I have been preaching Exodus for 8 months, give or take, and I’m a little tired of it myself.
God is gracious and longsuffering with them.
The Isrealites placed God on trial, yet God was the one who was placing Israel on trial.

10 For I do not want you to be unaware, brothers, that our fathers were all under the cloud, and all passed through the sea, 2 and all were baptized into Moses in the cloud and in the sea, 3 and all ate the same spiritual food, 4 and all drank the same spiritual drink. For they drank from the spiritual Rock that followed them, and the Rock was Christ. 5 Nevertheless, with most of them God was not pleased, for they were overthrown in the wilderness.

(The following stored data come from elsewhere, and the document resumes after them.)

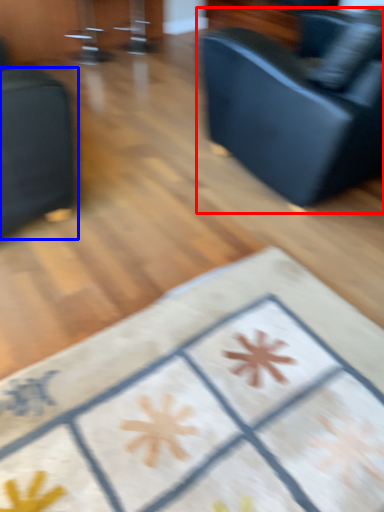 Question: Which object appears closest to the camera in this image, studio couch (highlighted by a red box) or furniture (highlighted by a blue box)?

Choices:
 (A) studio couch
 (B) furniture

Answer: (B) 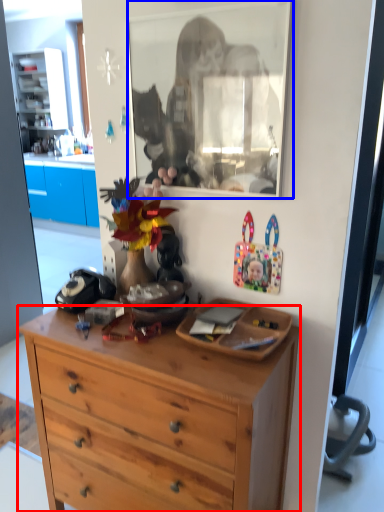 Question: Which of the following is the closest to the observer, desk (highlighted by a red box) or mirror (highlighted by a blue box)?

Choices:
 (A) desk
 (B) mirror

Answer: (A) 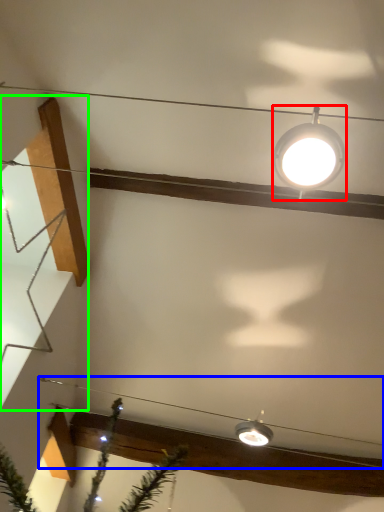 Question: Considering the real-world distances, which object is farthest from lamp (highlighted by a red box)? wire (highlighted by a blue box) or stairwell (highlighted by a green box)?

Choices:
 (A) wire
 (B) stairwell

Answer: (A) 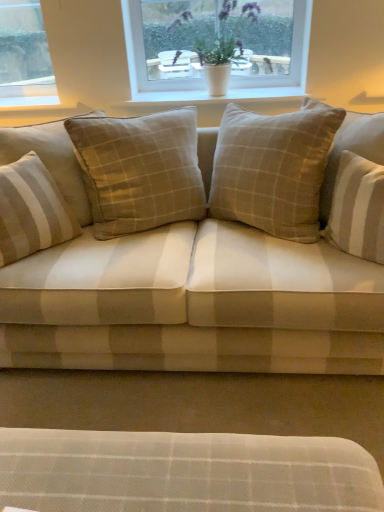 Question: Can you confirm if beige plaid fabric couch at center is positioned to the right of beige striped cushion at left, placed as the second pillow when sorted from right to left?

Choices:
 (A) yes
 (B) no

Answer: (A)

Question: Is beige plaid fabric couch at center bigger than beige striped cushion at left, placed as the second pillow when sorted from right to left?

Choices:
 (A) no
 (B) yes

Answer: (B)

Question: From a real-world perspective, is beige plaid fabric couch at center over beige striped cushion at left, the first pillow positioned from the left?

Choices:
 (A) yes
 (B) no

Answer: (B)

Question: Can you confirm if beige plaid fabric couch at center is wider than beige striped cushion at left, placed as the second pillow when sorted from right to left?

Choices:
 (A) no
 (B) yes

Answer: (B)

Question: Is beige plaid fabric couch at center oriented away from beige striped cushion at left, the first pillow positioned from the left?

Choices:
 (A) no
 (B) yes

Answer: (B)

Question: Is beige plaid fabric couch at center closer to the viewer compared to beige striped cushion at left, placed as the second pillow when sorted from right to left?

Choices:
 (A) yes
 (B) no

Answer: (A)

Question: Does beige checkered pillow at center, which appears as the 1th pillow when viewed from the right, have a lesser width compared to beige striped cushion at left, the first pillow positioned from the left?

Choices:
 (A) no
 (B) yes

Answer: (B)

Question: From the image's perspective, does beige checkered pillow at center, positioned as the 2th pillow in left-to-right order, appear higher than beige striped cushion at left, placed as the second pillow when sorted from right to left?

Choices:
 (A) yes
 (B) no

Answer: (A)

Question: From the image's perspective, is beige checkered pillow at center, positioned as the 2th pillow in left-to-right order, below beige striped cushion at left, the first pillow positioned from the left?

Choices:
 (A) no
 (B) yes

Answer: (A)

Question: Is beige checkered pillow at center, positioned as the 2th pillow in left-to-right order, at the left side of beige striped cushion at left, the first pillow positioned from the left?

Choices:
 (A) no
 (B) yes

Answer: (A)

Question: From a real-world perspective, is beige checkered pillow at center, which appears as the 1th pillow when viewed from the right, physically below beige striped cushion at left, the first pillow positioned from the left?

Choices:
 (A) no
 (B) yes

Answer: (A)

Question: Is beige checkered pillow at center, which appears as the 1th pillow when viewed from the right, outside of beige striped cushion at left, placed as the second pillow when sorted from right to left?

Choices:
 (A) yes
 (B) no

Answer: (A)

Question: Does beige plaid fabric couch at center lie in front of white plastic window at upper center?

Choices:
 (A) no
 (B) yes

Answer: (B) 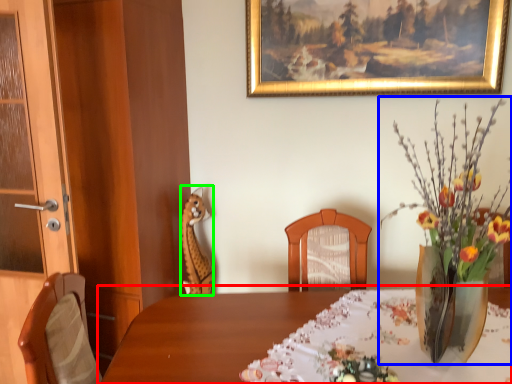 Question: Estimate the real-world distances between objects in this image. Which object is farther from table (highlighted by a red box), floral arrangement (highlighted by a blue box) or animal (highlighted by a green box)?

Choices:
 (A) floral arrangement
 (B) animal

Answer: (B) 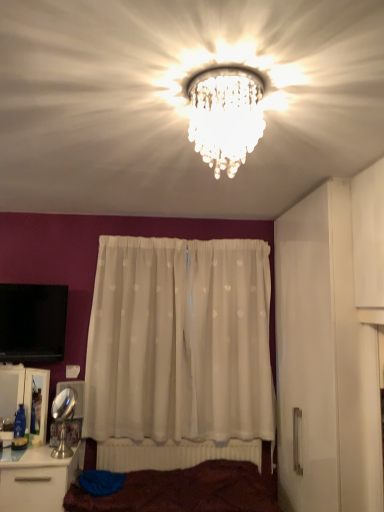 Question: Visually, is white plastic radiator at lower center positioned to the left or to the right of clear crystal chandelier at center?

Choices:
 (A) right
 (B) left

Answer: (B)

Question: In terms of width, does white plastic radiator at lower center look wider or thinner when compared to clear crystal chandelier at center?

Choices:
 (A) wide
 (B) thin

Answer: (B)

Question: Based on their relative distances, which object is farther from the white glossy cabinet at lower left?

Choices:
 (A) black glossy television at left
 (B) white sheer curtain at center
 (C) white plastic radiator at lower center
 (D) clear crystal chandelier at center
 (E) brown fabric bed at lower center

Answer: (D)

Question: Estimate the real-world distances between objects in this image. Which object is closer to the white glossy cabinet at lower left?

Choices:
 (A) clear crystal chandelier at center
 (B) white sheer curtain at center
 (C) white plastic radiator at lower center
 (D) black glossy television at left
 (E) brown fabric bed at lower center

Answer: (D) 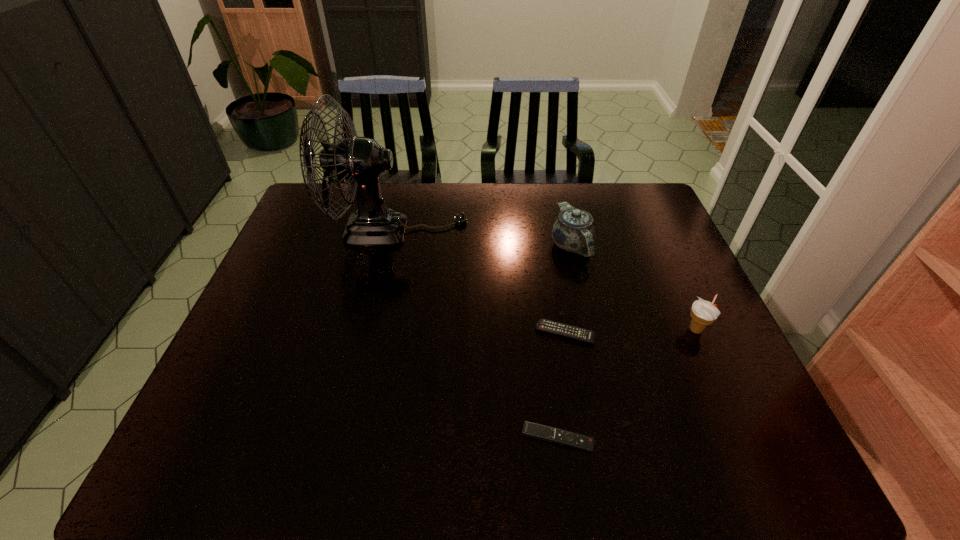 Where is `fan`? The height and width of the screenshot is (540, 960). fan is located at coordinates (360, 160).

This screenshot has height=540, width=960. In order to click on the tallest object in this screenshot , I will do `click(360, 160)`.

In order to click on chinaware in this screenshot , I will do point(573,231).

Find the location of a particular element. This screenshot has height=540, width=960. the rightmost object is located at coordinates (703, 313).

The width and height of the screenshot is (960, 540). I want to click on the farther remote control, so click(x=545, y=325).

Locate an element on the screen. Image resolution: width=960 pixels, height=540 pixels. the nearer remote control is located at coordinates (538, 431).

The height and width of the screenshot is (540, 960). I want to click on vacant space situated 0.390m in front of the fan, indicating the direction of air flow, so click(x=590, y=231).

Image resolution: width=960 pixels, height=540 pixels. I want to click on blank space located 0.220m from the spout of the chinaware, so click(590, 326).

Locate an element on the screen. The width and height of the screenshot is (960, 540). free space located on the left of the icecream is located at coordinates (628, 330).

You are a GUI agent. You are given a task and a screenshot of the screen. Output one action in this format:
    pyautogui.click(x=<x>, y=<y>)
    Task: Click on the vacant region located 0.070m on the front of the farther remote control
    This screenshot has width=960, height=540.
    Given the screenshot: What is the action you would take?
    pyautogui.click(x=572, y=370) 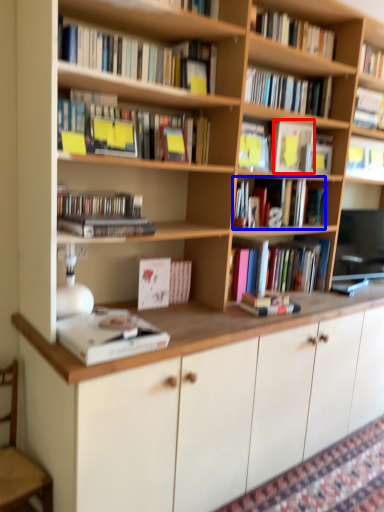 Question: Which object appears farthest to the camera in this image, paperback book (highlighted by a red box) or book (highlighted by a blue box)?

Choices:
 (A) paperback book
 (B) book

Answer: (B)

“For they drank from the spiritual Rock that followed them, and the Rock was Christ.”
For the Israelites (Charles Hodge):
a. They were consistently supplied with water.
b. The source of the physical supply was Christ.
i. Jewish folklore attempts to explain how the Israelites had water in many ways. Some rabbis even stated that the rock rolled with them wherever they went. They miss the point.
ii. Christ was the rock the would follow the Israelites. They had water wherever they went, because Christ went with them.
c. The source of their spiritual supply was Christ.
For you and me:
a. Let’s compare Christ and the rock.
i. Both were struck. The rock was struck with the rod of Moses. Christ was struck with whips of the Romans and ultimately the wrath of God.
b. Both provided salvation.
c. Both provided vitality and nourishment.
d. Both were struck for stubborn and selfish people.
e. Both completed the work that they were intended to complete.
Christian: Christ was bruised for your sins. His death brought you new life, forgiveness, and grace.

Invitation

Come to Christ and know the joy that he brings.
Come to Christ and experience his forgiveness.